Jiě shēnmì jīng shū 解深密經疏
Commentary on the Sūtra Explicating the Profound Mystery (Saṃdhinirmocana-sūtra-vyākhyā) commentary by 圓測 (Wǒnch’ǔk / Yuáncè, 撰)
About the work
X369 in nine fascicles (originally ten) is the principal Chinese-language commentary on [[KR6i0353|the Jiě shēnmì jīng 解深密經]] (T676), composed by the Silla-born Yogācāra master 圓測 (613–696), the senior of 玄奘’s two principal Chinese disciples and founder of the Xīmíng 西明 sub-school of Fǎxiàng / Cí’ēn Yogācāra. The text-block heading lists the commentary’s chapter-by-chapter table of contents matching 玄奘’s eight chapters of T676. Composed at Xīmíngsì 西明寺 in Cháng’ān between 玄奘’s 647 translation of the parent sūtra and 圓測’s death in 696.
Abstract
圓測’s commentary is the single most influential medieval exposition of the Saṃdhinirmocana and one of the most consequential works of Tang Yogācāra. It is preserved in the Chinese tradition only fragmentarily — fascicles 1–8 plus part of fascicle 10 (the commentary on the eighth and final chapter, Rúlái chéngsuǒzuò shì pǐn 如來成所作事品) — but the work survives complete in Tibetan translation as Dgongs pa nges par ‘grel pa’i rgya cher ‘grel pa (D 4016 / P 5517), commissioned by the Tibetan emperor Khri Srong-lde-btsan in the late eighth century. The Tibetan version was retro-translated into Chinese in the early twentieth century by Guānkōng 觀空 (1903–1989) to recover the missing fascicle 9. 圓測’s commentary is celebrated for two distinctive features: (1) its philological rigour, citing all four Chinese versions of the Saṃdhinirmocana (KR6i0352, KR6i0353, KR6i0355, KR6i0356) plus an acquaintance with Sanskrit terminology that probably came from 玄奘’s translation atelier; (2) its ecumenical engagement with rival exegeses, especially that of Kuījī / Cí’ēn 慈恩 (632–682) and the Yogācāra-bhūmi tradition, sometimes against the more rigid line of the orthodox Cí’ēn school. After 圓測’s death, Kuījī’s heirs charged 圓測 with “stealing” 玄奘’s lectures, and his works were partly suppressed in Cháng’ān. The commentary became foundational for Korean (Silla / Goryeo) and Japanese Hossō / Yogācāra exegesis. The composition window given here brackets 圓測’s mature scholarly career in Cháng’ān.

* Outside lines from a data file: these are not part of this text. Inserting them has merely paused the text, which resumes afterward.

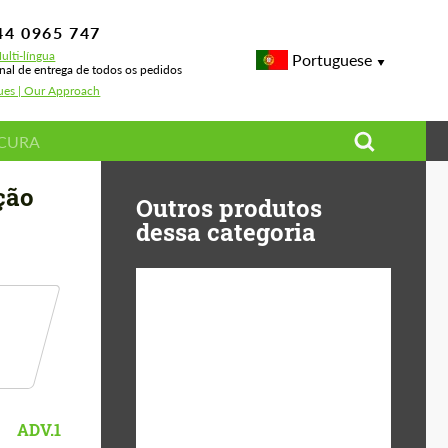
44 0965 747
ulti-língua
Portuguese
onal de entrega de todos os pedidos
sues | Our Approach
)
ção
Outros produtos
dessa categoria
Diameter:
13", 14", 15", 16", 17",
18", 19", 20", 21", 22",
23", 24"
Material:
Basalto Fibra, Forged
ADV.1
carbon, Plástico ABS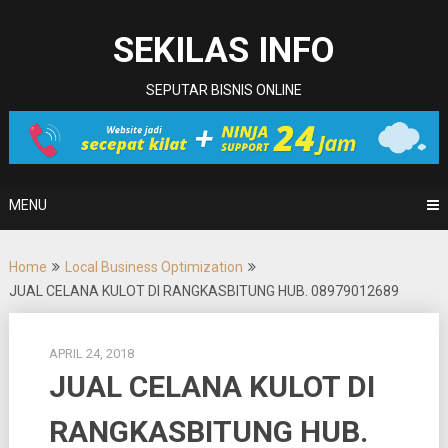
Skip
to
SEKILAS INFO
content
SEPUTAR BISNIS ONLINE
MENU
Home
Local Business Optimization
JUAL CELANA KULOT DI RANGKASBITUNG HUB. 08979012689
APRIL 24, 2018
JUAL CELANA KULOT DI
RANGKASBITUNG HUB.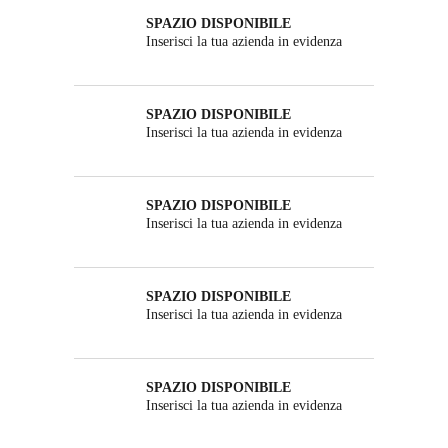
SPAZIO DISPONIBILE
Inserisci la tua azienda in evidenza
SPAZIO DISPONIBILE
Inserisci la tua azienda in evidenza
SPAZIO DISPONIBILE
Inserisci la tua azienda in evidenza
SPAZIO DISPONIBILE
Inserisci la tua azienda in evidenza
SPAZIO DISPONIBILE
Inserisci la tua azienda in evidenza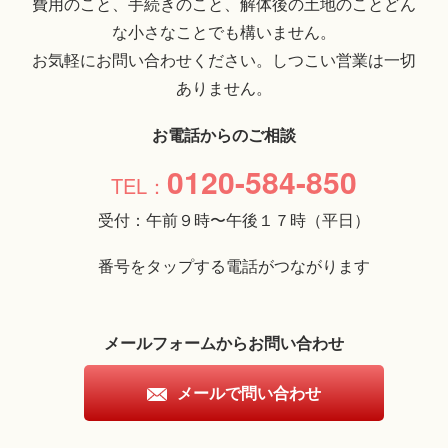
費用のこと、手続きのこと、解体後の土地のことどん
な小さなことでも構いません。
お気軽にお問い合わせください。しつこい営業は一切
ありません。
お電話からのご相談
0120-584-850
受付：午前９時〜午後１７時（平日）
番号をタップする電話がつながります
メールフォームからお問い合わせ
メールで問い合わせ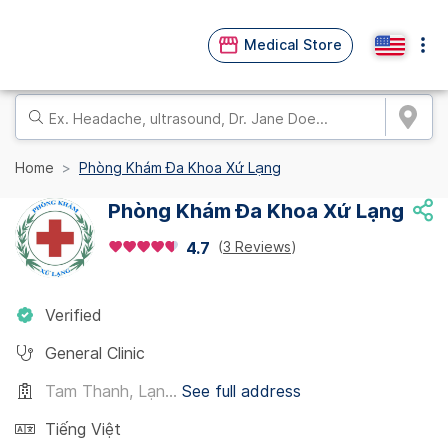
Medical Store
Home
Phòng Khám Đa Khoa Xứ Lạng
Phòng Khám Đa Khoa Xứ Lạng
(
3 Reviews
)
4.7
Verified
General Clinic
Tam Thanh, Lạn...
See full address
Tiếng Việt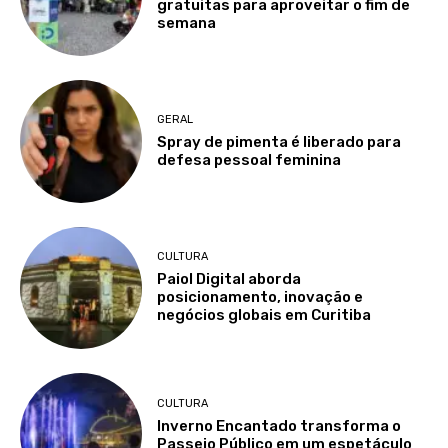
gratuitas para aproveitar o fim de
semana
GERAL
Spray de pimenta é liberado para
defesa pessoal feminina
CULTURA
Paiol Digital aborda
posicionamento, inovação e
negócios globais em Curitiba
CULTURA
Inverno Encantado transforma o
Passeio Público em um espetáculo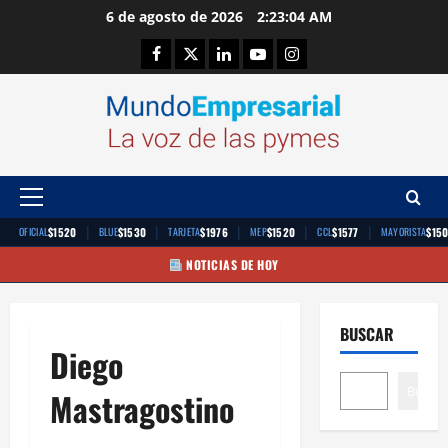
Saltar
6 de agosto de 2026
2:23:04 AM
al
Facebook
Twitter
Linkedin
Youtube
Instagram
contenido
Menú
principal
|
|
|
|
|
$1520
$1530
$1976
$1520
$1577
$15
OFICIAL
BLUE
TARJETA
MEP
CCL
MAYORISTA
NOTICIAS DE HOY
BUSCAR
Diego
Buscar
Mastragostino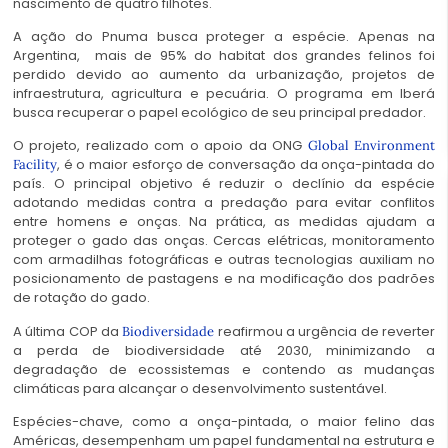
nascimento de quatro filhotes.
A ação do Pnuma busca proteger a espécie. Apenas na
Argentina, mais de 95% do habitat dos grandes felinos foi
perdido devido ao aumento da urbanização, projetos de
infraestrutura, agricultura e pecuária. O programa em Iberá
busca recuperar o papel ecológico de seu principal predador.
O projeto, realizado com o apoio da ONG
Global Environment
, é o maior esforço de conversação da onça-pintada do
Facility
país. O principal objetivo é reduzir o declínio da espécie
adotando medidas contra a predação para evitar conflitos
entre homens e onças. Na prática, as medidas ajudam a
proteger o gado das onças. Cercas elétricas, monitoramento
com armadilhas fotográficas e outras tecnologias auxiliam no
posicionamento de pastagens e na modificação dos padrões
de rotação do gado.
A última COP da
reafirmou a urgência de reverter
Biodiversidade
a perda de biodiversidade até 2030, minimizando a
degradação de ecossistemas e contendo as mudanças
climáticas para alcançar o desenvolvimento sustentável.
Espécies-chave, como a onça-pintada, o maior felino das
Américas, desempenham um papel fundamental na estrutura e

Related canonical texts: parent sūtra KR6i0353 (T676); related recensions KR6i0352 (T675), KR6i0355 (T677), KR6i0356 (T678), KR6i0357 (T679).
Translations and research
- Cheng, Sŏng-bon (Sungtaek Cho). The Foreign Monk and the Foreign Emperor: Wǒnch’ǔk and the Ideal of Buddhist Transnationalism in Tang China. (Doctoral dissertation, Harvard, 1999.)
- Inaba Shōju 稲葉正就. Enjiki Gejinmikkyō-sho sanitsubu no kanbun yaku 円測『解深密経疏』散逸部の漢文訳. Kyoto, 1949 — the standard reconstruction of the missing chapter 8 commentary from Tibetan.
- Powers, John. Two Commentaries on the Saṃdhinirmocana-sūtra by Asaṅga and Jñānagarbha. Lewiston: Edwin Mellen, 1992. Frames Wǒnch’ǔk’s commentary against the Indian commentarial tradition.
- Cuevas, Bryan, & Kurtis Schaeffer (eds). Power, Politics, and the Reinvention of Tradition: Tibet in the Seventeenth and Eighteenth Centuries. Brill, 2006 (background to the Tibetan transmission of the text).
Other points of interest
The Tibetan translation of 圓測’s commentary was the principal Yogācāra textbook used by Tsong-kha-pa (1357–1419) and the dGe-lugs-pa school for instruction on the Saṃdhinirmocana; thus a Sino-Korean Yogācāra commentary written at Cháng’ān in the seventh century became the canonical Tibetan exposition of the same sūtra. The exception to its scholarly reputation is the Sòng gāosēng zhuàn 宋高僧傳 (KR6r0054, T2061, fasc. 4) accusing 圓測 of bribing the gatekeeper to eavesdrop on 玄奘’s lectures on the Yogācārabhūmi — a story that reflects the lineage politics of the post-玄奘 Cháng’ān Yogācāra schools more than 圓測’s actual conduct.